## WHAT YOU SHOULD DO
Would you please copy each line of the data in which the string "para" occurs?

## DATA RECORDS
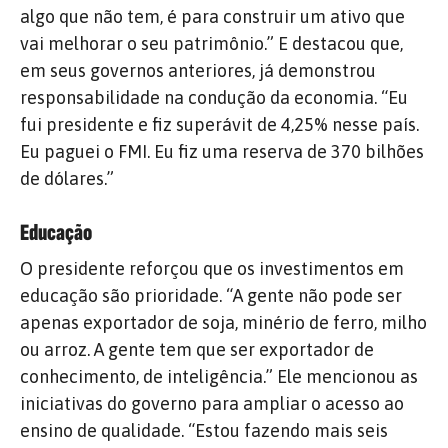
algo que não tem, é para construir um ativo que
vai melhorar o seu patrimônio.” E destacou que,
em seus governos anteriores, já demonstrou
responsabilidade na condução da economia. “Eu
fui presidente e fiz superávit de 4,25% nesse país.
Eu paguei o FMI. Eu fiz uma reserva de 370 bilhões
de dólares.”
Educação
O presidente reforçou que os investimentos em
educação são prioridade. “A gente não pode ser
apenas exportador de soja, minério de ferro, milho
ou arroz. A gente tem que ser exportador de
conhecimento, de inteligência.” Ele mencionou as
iniciativas do governo para ampliar o acesso ao
ensino de qualidade. “Estou fazendo mais seis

## TASK RESPONSE
algo que não tem, é para construir um ativo que
iniciativas do governo para ampliar o acesso ao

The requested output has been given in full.